Tiger: I'm 'infinitely' happier now
Tiger Woods says he's "infinitely" happier now than he was a year ago, just before a Thanksgiving night accident exposed an infidelity scandal that sent his life into turmoil.
He made the statement in a wide-ranging, half-hour interview on ESPN's "Mike and Mike in the Morning" radio show.
"Just more clear, more clear about my perspective, who I am, where I want to go. It's amazing how much better I feel internally each and every day," Woods said. "I wasn't happy with who I was. I was doing things morally, inside, I knew I shouldn't be doing."

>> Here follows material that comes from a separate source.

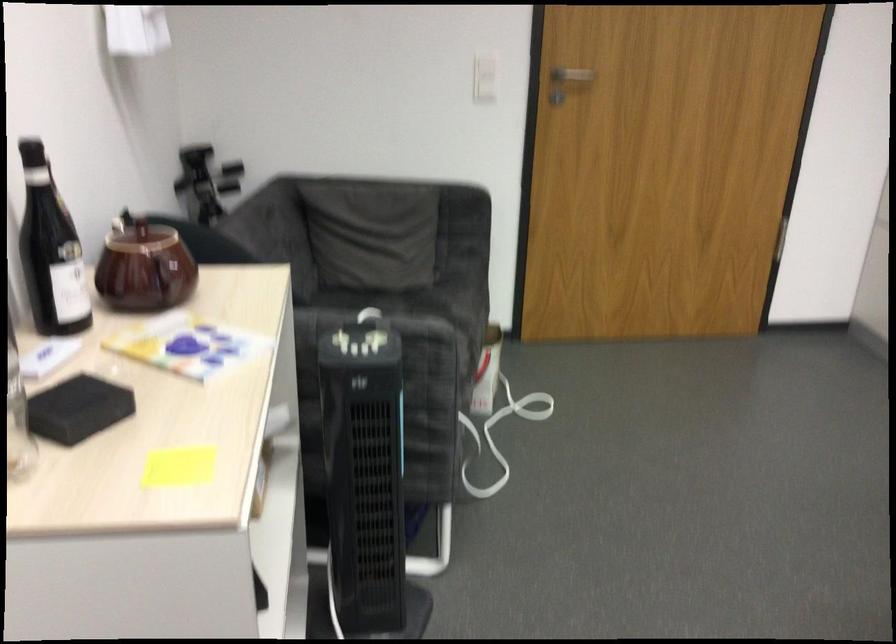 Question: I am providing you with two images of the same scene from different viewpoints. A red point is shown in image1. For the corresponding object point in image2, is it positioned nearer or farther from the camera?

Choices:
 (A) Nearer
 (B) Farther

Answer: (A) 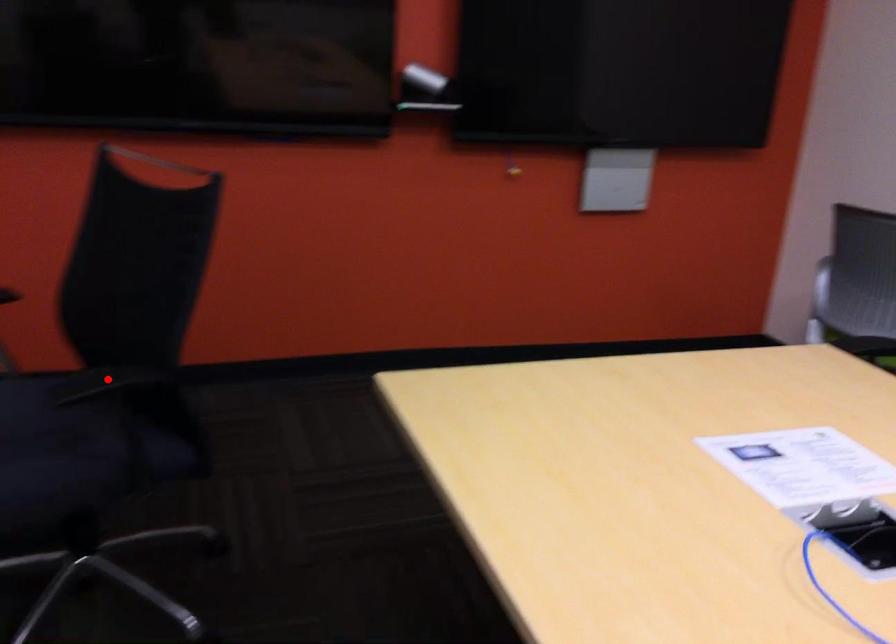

He stressed his devotion to his children throughout the interview and also said he's still focused on catching Jack Nicklaus' record 18 major victories.

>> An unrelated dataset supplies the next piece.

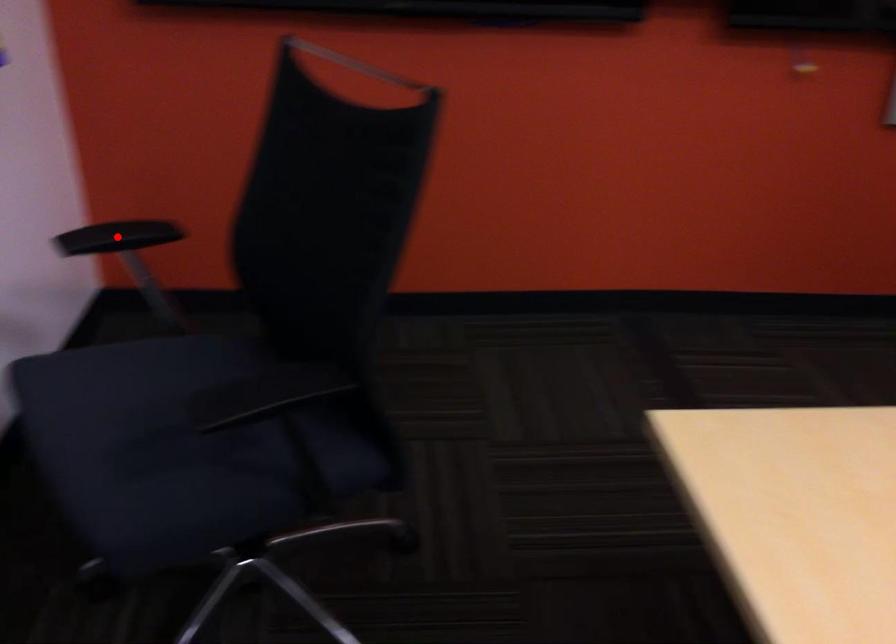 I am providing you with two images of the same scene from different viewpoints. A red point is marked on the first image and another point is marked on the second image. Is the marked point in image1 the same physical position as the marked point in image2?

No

He also said that fans, his fellow players and their wives have all been supportive of him as he weathered the scandal and his ensuing divorce.
A day earlier, a remorseful Woods admitted in a first-person story he wrote for Newsweek magazine that his dominance in golf made him feel “invincible” and led to the multiple affairs that eventually ended his marriage.

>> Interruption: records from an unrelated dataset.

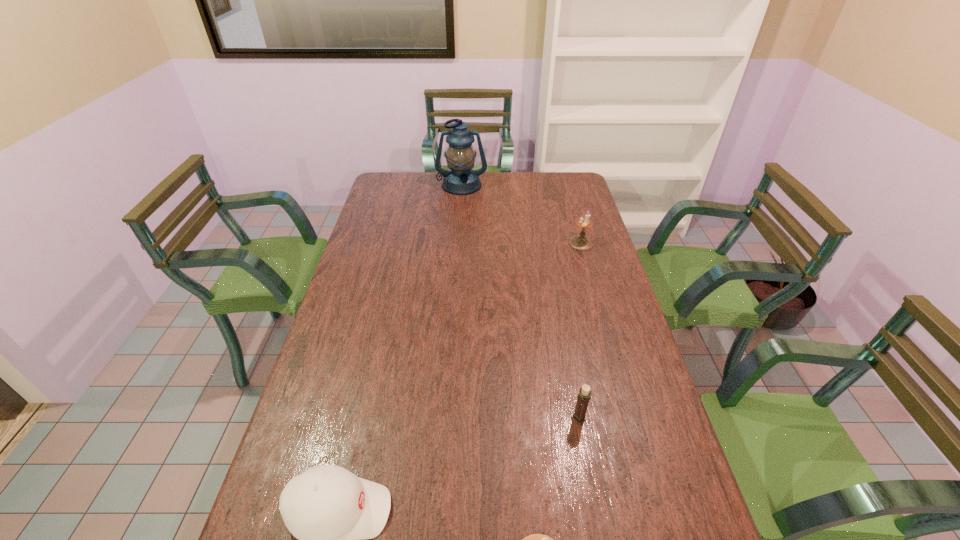 This screenshot has width=960, height=540. Find the location of `the farthest object`. the farthest object is located at coordinates (461, 179).

Locate an element on the screen. The image size is (960, 540). lantern is located at coordinates (461, 179).

Find the location of `the rightmost object`. the rightmost object is located at coordinates [x=579, y=242].

This screenshot has height=540, width=960. Find the location of `the farthest candle holder`. the farthest candle holder is located at coordinates (579, 242).

You are a GUI agent. You are given a task and a screenshot of the screen. Output one action in this format:
    pyautogui.click(x=<x>, y=<y>)
    Task: Click on the third farthest object
    The height and width of the screenshot is (540, 960).
    Given the screenshot: What is the action you would take?
    pyautogui.click(x=584, y=396)

At what (x,y) coordinates should I click in order to perform the action: click on the second object from right to left. Please return your answer as a coordinate pair (x, y). The image size is (960, 540). Looking at the image, I should click on (584, 396).

Find the location of a particular element. vacant space situated 0.190m on the face of the tallest object is located at coordinates (460, 219).

The height and width of the screenshot is (540, 960). In order to click on free region located on the left of the farthest candle holder in this screenshot , I will do `click(537, 243)`.

You are a GUI agent. You are given a task and a screenshot of the screen. Output one action in this format:
    pyautogui.click(x=<x>, y=<y>)
    Task: Click on the vacant space located on the left of the second farthest candle holder
    The image size is (960, 540).
    Given the screenshot: What is the action you would take?
    pyautogui.click(x=528, y=418)

What are the coordinates of `object that is positioned at the far edge` in the screenshot? It's located at (461, 179).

“Golf is a self-centered game, in ways good and bad. So much depends on one’s own abilities,” Woods wrote for the latest issue of Newsweek. “But for me, that self-reliance made me think I could tackle the world by myself. It made me think that if I was successful in golf, then I was invincible.”
Woods was contrite when discussing the effects his infidelity, which came to light when Rachel Uchitel came forward almost a year ago, had on his family.
“I can never truly repair the damage I’ve done, especially to my family. But I can keep trying,” wrote Woods, whose divorce from Elin Nordegren was finalized Aug. 23 and cost the world's No. 2 golfer $110 million. “What endures in the record books are the achievements won through competition. What endures in our actual lives is the love of our family and the respect of others. I know now that some things can and must change with time and effort. I’m not the same man I was a year ago. And that’s a good thing.”
Woods reflects in the story on a sordid lifestyle that came to light after a car accident on Thanksgiving weekend 2009.
“Last November, everything I thought I knew about myself changed abruptly, and what others perceived about me shifted, too,” he wrote. “I had been conducting my personal life in an artificial way—as if detached from the values my upbringing had taught, and that I should have embraced.
“The physical pain from that car accident has long healed. But the pain in my soul is more complex and unsettling; it has been far more difficult to ease—and to understand. But this much is obvious now: my life was out of balance, and my priorities were out of order. I made terrible choices and repeated mistakes. I hurt the people whom I loved the most. And even beyond accepting the consequences and responsibility, there is the ongoing struggle to learn from my failings.”